Cesar Millan, a Mexican who illegally crossed into the United States 20 years ago, appears to be just another ambitious entrepreneur exploiting man's obsession with pampering their pets. He runs a business in Los Angeles, after all, called the "Dog Psychology Centre".
There are early clues, however, that his success has gone beyond the healthy receipts of your run-of-the-mill doggy spa in Manhattan's Upper East Side or canine holiday camp in Beverly Hills. He has a new best-selling book, Cesar's Way, and a "how-to" DVD that began flying off the shelves yesterday.
Then there is the roster of his famous clients from Vin Diesel to Nicolas Cage, Scarlett Johansson and Hilary Duff, all of whom have entrusted him with the training of their wayward pooches. He has been on Oprah Winfrey's television show twice, offering handy hints on getting the best out of her own little Sophie.

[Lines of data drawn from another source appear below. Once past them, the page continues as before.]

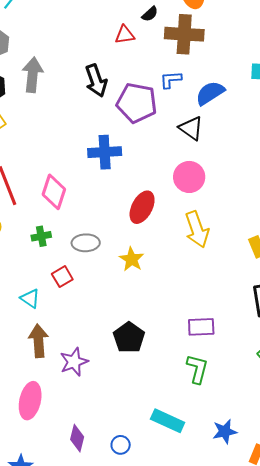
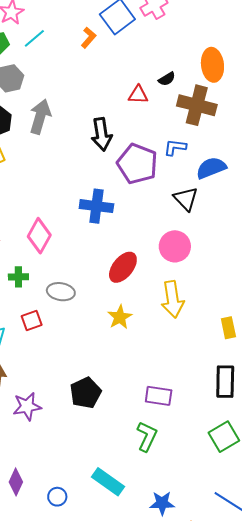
yellow star: (132, 259) -> (120, 317), moved

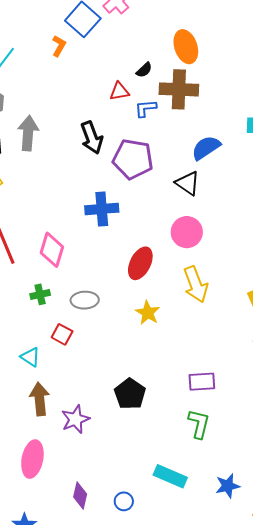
blue L-shape: (175, 147) -> (146, 108), moved
red square: (32, 320) -> (62, 334), turned -30

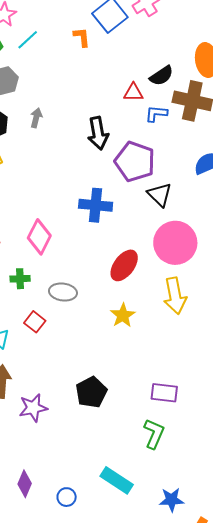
orange L-shape: (59, 46) -> (82, 37), turned -45
black semicircle: (144, 70) -> (161, 76), size x1.4
gray arrow: (28, 133) -> (36, 118), size x0.6
black triangle: (188, 183) -> (160, 195), moved
pink circle: (187, 232) -> (175, 243), size x1.4

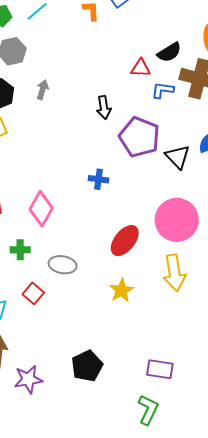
black arrow: (98, 133) -> (104, 107), size x0.7
black triangle: (160, 195) -> (178, 157), moved
blue cross: (96, 205) -> (98, 179), size x0.6

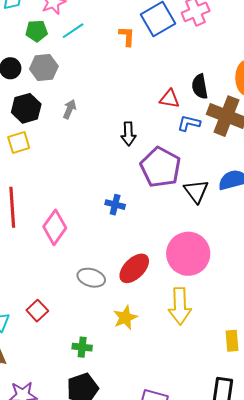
black semicircle: (169, 52) -> (200, 86), turned 105
green cross: (20, 250) -> (82, 347), moved
gray ellipse: (63, 265) -> (91, 278), moved

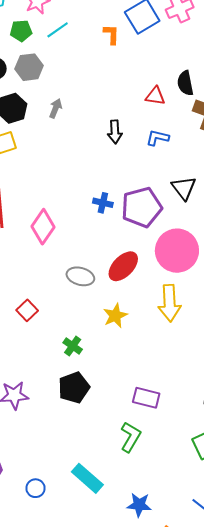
blue L-shape: (189, 123) -> (157, 138), moved
purple pentagon: (161, 167) -> (142, 207), moved, turned 30
green cross: (82, 347) -> (73, 346), turned 30

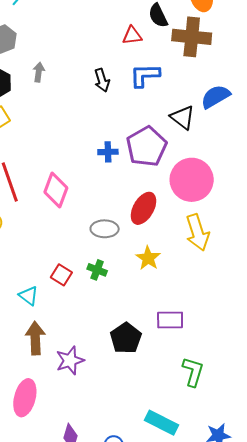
blue L-shape: (157, 138) -> (145, 75), size x1.4
green cross: (73, 346) -> (97, 270), moved
purple rectangle: (146, 398) -> (170, 320), moved

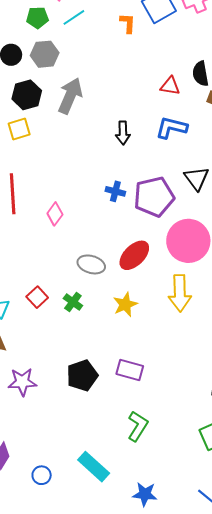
gray arrow: (39, 72) -> (70, 96), size x1.8
black arrow: (102, 80) -> (123, 133), moved
pink diamond: (56, 190) -> (55, 214), size x0.7

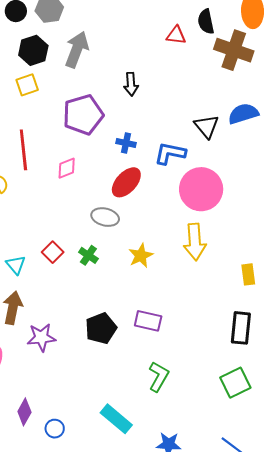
blue L-shape: (171, 128) -> (170, 153), moved
purple pentagon: (154, 197) -> (83, 115), moved
pink diamond: (55, 214) -> (67, 168), turned 35
red ellipse: (134, 255) -> (126, 182), moved
blue circle: (42, 475) -> (55, 429), moved

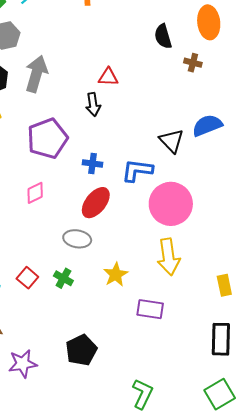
red triangle: (176, 35) -> (108, 77), moved
brown cross: (234, 50) -> (193, 63), size x0.5
purple rectangle: (148, 321) -> (150, 309), moved

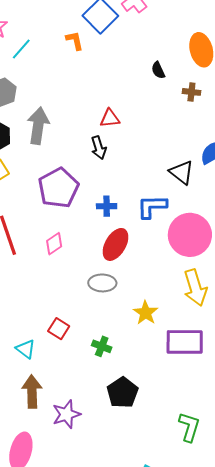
black semicircle: (163, 36) -> (158, 70), size x0.7
green cross: (63, 278) -> (102, 346), moved
purple rectangle: (150, 309) -> (185, 342), size x1.4

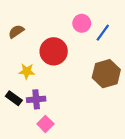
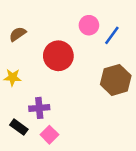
yellow star: (27, 71) -> (13, 77), moved
black rectangle: (14, 98) -> (19, 127), moved

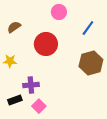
pink circle: (89, 25) -> (59, 12), moved
black rectangle: (19, 127) -> (15, 100), turned -56

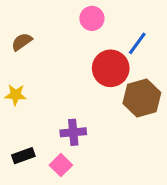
red circle: (46, 44) -> (111, 68), moved
purple cross: (31, 85) -> (73, 132), moved

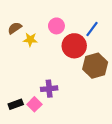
pink circle: (92, 18) -> (56, 26), moved
yellow star: (16, 95) -> (30, 40), moved
pink square: (61, 165) -> (34, 104), moved

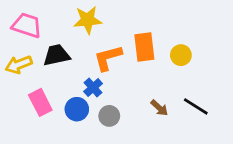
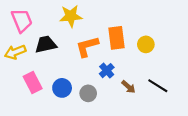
pink trapezoid: (27, 25) -> (22, 20), turned 50
blue cross: (93, 88) -> (107, 71), moved

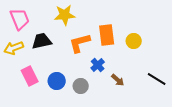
black line: (158, 86) -> (157, 79), moved

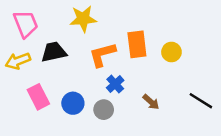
blue cross: (98, 65) -> (115, 84), moved

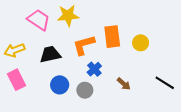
pink trapezoid: (26, 24) -> (39, 20), moved, turned -35
black trapezoid: (54, 52) -> (50, 54), moved
pink rectangle: (38, 97) -> (17, 80), moved

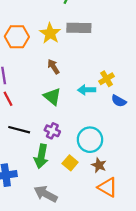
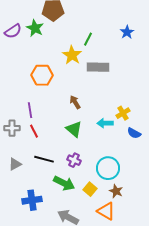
yellow star: (50, 33) -> (72, 55), moved
green arrow: (41, 156) -> (64, 183), turned -75
orange triangle: (108, 187) -> (106, 211), moved

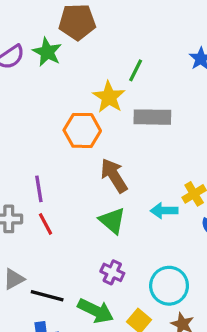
orange hexagon: (42, 75) -> (82, 130), moved
brown arrow: (75, 102) -> (114, 176), size x1.5
black line: (44, 159) -> (47, 296), moved

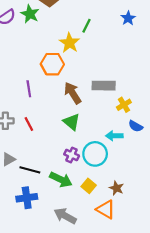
gray rectangle: (152, 117) -> (104, 86), moved
purple line: (39, 189) -> (29, 89), moved
cyan arrow: (164, 211) -> (114, 136), moved
cyan circle: (169, 286) -> (95, 154), moved

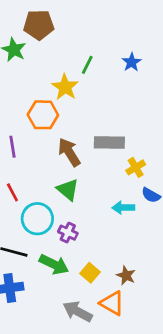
blue star: (128, 18) -> (132, 62), moved
cyan circle: (95, 154) -> (37, 219), moved
gray arrow: (65, 216) -> (78, 312), moved

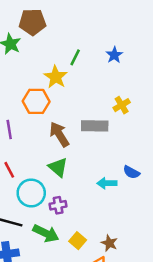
yellow cross: (136, 167) -> (122, 105), moved
purple cross: (68, 233) -> (58, 205), turned -35

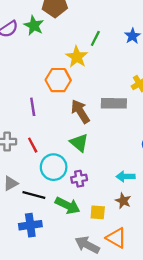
cyan arrow: (107, 183) -> (126, 176), moved
yellow square: (78, 241) -> (98, 212), turned -35
brown star: (109, 243) -> (123, 201), moved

Meet the "Dog Whisperer", the title of a show on National Geographic Television that in recent months has transformed Millan, 36, into the biggest new phenomenon on American cable television. And his audience is still building.
Millan's message is not about pampering pets with scented shampoos and gastronomic chews. It is about reinstating the lost arts of tough love and discipline.
Catch his series on television and you will become a fly on the wall as Millan goes to the homes of owners with dogs as out of control as any you are ever likely to encounter, gnashing dobermans and rottweilers who never saw a human ankle they didn't want to shred. As the household watches in astonishment, he brings the pets to heel, if necessary with a little physical coercion along the way.
If the show is addictive, however, it may have more to do with Millan's interactions with the owners than the pets. He chides them - and by extension most of the audience - that if the dogs misbehave, the fault lies with them. Usually that means they have allowed the dog to become the boss, rather than the other way around. Or that they have confused dogs with humans.
"I teach owners how to practise exercise, discipline and then affection, which allows dogs to be in a calm, submissive state," says Millan. "Most owners in America only practise affection, affection, affection, which does not create a balanced dog! You have to continue to practise being the pack leader."
Our sins extend even to how we walk our dogs. "Every time I go to New York I see dogs in front of people. Oh, brother. The dog should be behind the person. In the natural dog world, the dog is always behind the pack leader. Pack leaders never, ever tell the dog to go in front."
Millan learned his skills growing up on his grandfather's ranch in north-western Mexico. In his teens, he left and snuck across the border ending up in San Diego where he quickly got a job in a dog-grooming shop. He later moved to Los Angeles where his reputation of working magic with even the most devilish of dogs eventually reached the ears of Hollywood celebrities. This month, he even earned a praiseful profile in The New Yorker magazine.
Not everyone is convinced, however. This spring, he was sued by a man who alleged his labrador was badly injured while in Millan's care, and some dog behaviourists have started to challenge the dominate-your-dog tenets of his approach.
As for the manner of his arrival in the US and the current political controversy on illegal immigration in the US, Millan offers no apologies. "We've got to migrate to eat," he says. "It's part of the natural world. For whatever reason, people are saying this is not allowed now."
Now a legal resident in the US, Millan is married and, with his wife, Ilusion, has two sons. He intends, meanwhile, to apply for American citizenship soon. All the better if his plans for his burgeoning Dog Whisperer brand progresses as he hopes, potentially with more television series and with branded products in the pet-care industry.
In partnership with the production company that makes the programme, he already has full control over his DVD sales as well as all foreign syndication rights.
The Woodhouse phenomenon
Britain is no stranger to dog psychology. In 1980, the fierce Barbara Woodhouse became a household name, at the age of 70, for the television programme Training Dogs the Woodhouse Way. Having trained more than 17,000 dogs and their owners, her philosophy was that there are no bad dogs, only owners who lacked experience.
Wearing a woolly kilt and sensible shoes, her programme became popular as she used her forceful techniques to teach dogs obedience - her trademark "Walkies" and "Sit-t" swept the nation. Her disciplinarian methods were criticised at the time, but her books are still on sale now, including No Bad Dogs: the Woodhouse Way.
Ms Woodhouse was born in 1910 and died in 1988, aged 78, of a stroke. She studied veterinary science at agricultural college and, in the 1930s, she worked as a horse whisperer on a ranch in Argentina.